NIH Funds Second Round Of Controversial Chelation Tria

–TACT2 will test chelation in heart attack patients with diabetes.

The NIH has agreed to fund a second round of a highly controversial study testing the possible benefits of chelation therapy in heart attack patients with diabetes. The second Trial to Assess Chelation Therapy (TACT2), now recruiting patients at more than 100 clinical sites, is sponsored by the National Center for Complementary and Integrative Health (NCCIH) and has also received funding from the National Heart, Lung and Blood Institute and the National Institute of Diabetes and Digestive and Kidney Diseases.

The first TACT trial provoked an enormous, long-running controversy. Some mainstream medical critics argued that the NIH was wrong to study chelation, which has been popular in the alternative medicine community for nearly 60 years but, with no data to support its use, had never gained acceptance in the more conventional medical community. Study chairman Gervasio Lamas, chairman of medicine and chief of the Columbia University Division of Cardiology at Mount Sinai Medical Center in Miami Beach, argued that it was ethical to study chelation since many people were continuing to receive the treatment in alternative medicine centers.
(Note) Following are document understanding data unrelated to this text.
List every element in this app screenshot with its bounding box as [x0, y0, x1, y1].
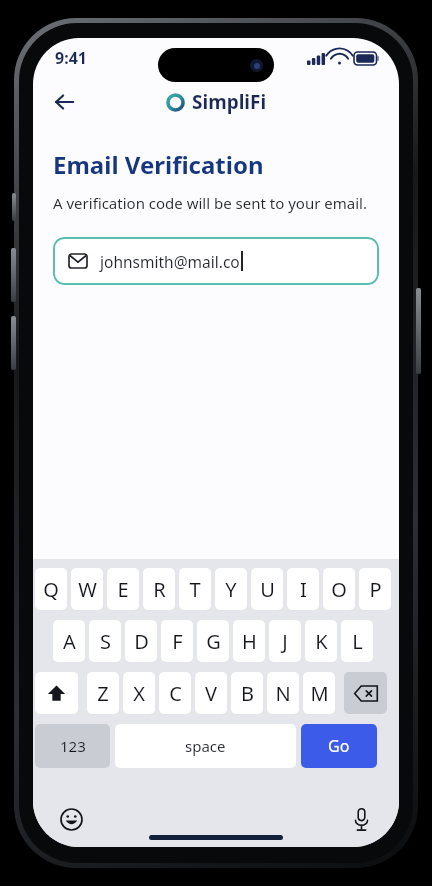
button[interactable]: H — [233, 620, 265, 662]
button[interactable]: T — [179, 568, 211, 610]
button[interactable]: G — [197, 620, 229, 662]
button[interactable]: E — [107, 568, 139, 610]
staticText: L — [352, 628, 363, 655]
staticText: X — [133, 680, 145, 707]
button[interactable]: Back — [43, 81, 85, 123]
staticText: A — [63, 628, 76, 655]
button[interactable]: X — [123, 672, 155, 714]
staticText: Q — [43, 576, 59, 603]
button[interactable]: R — [143, 568, 175, 610]
staticText: E — [117, 576, 129, 603]
staticText: F — [172, 628, 183, 655]
staticText: Go — [328, 735, 350, 757]
button[interactable]: C — [159, 672, 191, 714]
button[interactable]: A — [53, 620, 85, 662]
button[interactable]: Go — [301, 724, 377, 768]
staticText: R — [153, 576, 166, 603]
staticText: O — [331, 576, 347, 603]
staticText: H — [242, 628, 257, 655]
button[interactable]: space — [115, 724, 296, 768]
staticText: C — [169, 680, 182, 707]
staticText: Z — [97, 680, 109, 707]
staticText: N — [275, 680, 291, 707]
button[interactable]: Voice input — [345, 803, 377, 835]
button[interactable]: L — [341, 620, 373, 662]
staticText: I — [300, 576, 307, 603]
staticText: Y — [225, 576, 237, 603]
staticText: space — [185, 736, 226, 756]
button[interactable]: S — [89, 620, 121, 662]
button[interactable]: D — [125, 620, 157, 662]
button[interactable]: Q — [35, 568, 67, 610]
button[interactable]: Y — [215, 568, 247, 610]
button[interactable]: M — [303, 672, 335, 714]
staticText: W — [78, 576, 97, 603]
staticText: 9:41 — [55, 47, 87, 69]
staticText: SimpliFi — [192, 89, 267, 115]
staticText: V — [205, 680, 217, 707]
button[interactable]: F — [161, 620, 193, 662]
button[interactable]: B — [231, 672, 263, 714]
button[interactable]: O — [323, 568, 355, 610]
button[interactable]: I — [287, 568, 319, 610]
staticText: 123 — [60, 736, 86, 756]
button[interactable]: P — [359, 568, 391, 610]
staticText: D — [134, 628, 149, 655]
button[interactable]: Emoji — [55, 803, 87, 835]
button[interactable]: V — [195, 672, 227, 714]
button[interactable]: johnsmith@mail.co — [53, 237, 379, 285]
button[interactable]: 123 — [35, 724, 110, 768]
staticText: P — [369, 576, 382, 603]
staticText: J — [282, 628, 288, 655]
button[interactable]: Z — [87, 672, 119, 714]
staticText: Email Verification — [53, 148, 264, 181]
button[interactable]: U — [251, 568, 283, 610]
button[interactable]: W — [71, 568, 103, 610]
staticText: U — [260, 576, 275, 603]
staticText: T — [189, 576, 201, 603]
button[interactable]: J — [269, 620, 301, 662]
staticText: G — [206, 628, 221, 655]
staticText: K — [315, 628, 328, 655]
button[interactable]: N — [267, 672, 299, 714]
button[interactable]: K — [305, 620, 337, 662]
staticText: M — [310, 680, 329, 707]
staticText: S — [100, 628, 111, 655]
button[interactable]: Shift — [35, 672, 78, 714]
staticText: johnsmith@mail.co — [100, 251, 240, 272]
staticText: B — [241, 680, 254, 707]
button[interactable]: Backspace — [344, 672, 387, 714]
staticText: A verification code will be sent to your… — [53, 193, 367, 213]
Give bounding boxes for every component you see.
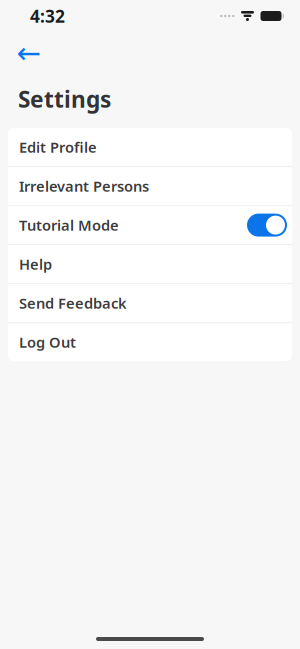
staticText: 4:32	[30, 4, 65, 28]
staticText: Help	[19, 254, 52, 274]
staticText: Irrelevant Persons	[19, 176, 149, 196]
button[interactable]: Edit Profile	[8, 128, 292, 166]
button[interactable]: Send Feedback	[8, 284, 292, 322]
button[interactable]: Log Out	[8, 323, 292, 361]
button[interactable]: Tutorial Mode	[8, 206, 292, 244]
staticText: Settings	[18, 84, 111, 114]
button[interactable]: Back	[12, 38, 46, 68]
staticText: Tutorial Mode	[19, 215, 119, 235]
staticText: ←	[16, 36, 42, 70]
button[interactable]: Help	[8, 245, 292, 283]
button[interactable]: Irrelevant Persons	[8, 167, 292, 205]
staticText: Log Out	[19, 332, 76, 352]
staticText: Send Feedback	[19, 293, 127, 313]
staticText: Edit Profile	[19, 137, 97, 157]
To the surprise of many, the first TACT trial found a small but statistically significant reduction in cardiovascular events in patients with a history of myocardial infarction who received chelation. A later substudy, the basis for TACT2, found that nearly all the benefit occurred in the subgroup of patients with diabetes. In this subgroup there was a dramatic 41% reduction in recurrent events and a 43% reduction in death.

“If TACT2 is positive, it will forever change the way we treat heart attack patients and view toxic metals in the environment,” said Lamas, in a press release.

“The results of the original TACT study suggested that chelation of toxic environmentally-acquired metals may reduce cardiac risk, particularly in diabetic patients. If a second TACT study (TACT2) can confirm these interesting and relevant findings, it has great potential to change cardiac therapeutics”, said Valentin Fuster (Mount Sinai Hospital, NY) in the press release.

Lamas acknowledged that acceptance of chelation in mainstream medicine will require a positive trial. “Unless we can show a consistent effect across the two TACT Trials, it will be difficult for chelation to enter the mainstream of other cardiovascular therapies,” he said.

Responding to email questions, Lamas said he hopes to avoid the the long delays and sluggish enrollment that plagued the first TACT trial. TACT2 will include more conventional cardiology sites and endocrine sites and fewer alternative medicine sites, though it is retaining some alternative sites which “had a good track record in TACT1,” said Lamas.

Lamas explained that because the “purpose of this study is to replicate TACT1,” the trial is using the same primary endpoint: time to first occurrence of death from any cause, MI, stroke, coronary revascularization, and hospitalization for unstable angina. The proposed sample size of 1,200 patients gives the trial an 85% power to detect a 30% reduction in the primary endpoint, after an estimated 282 endpoint events.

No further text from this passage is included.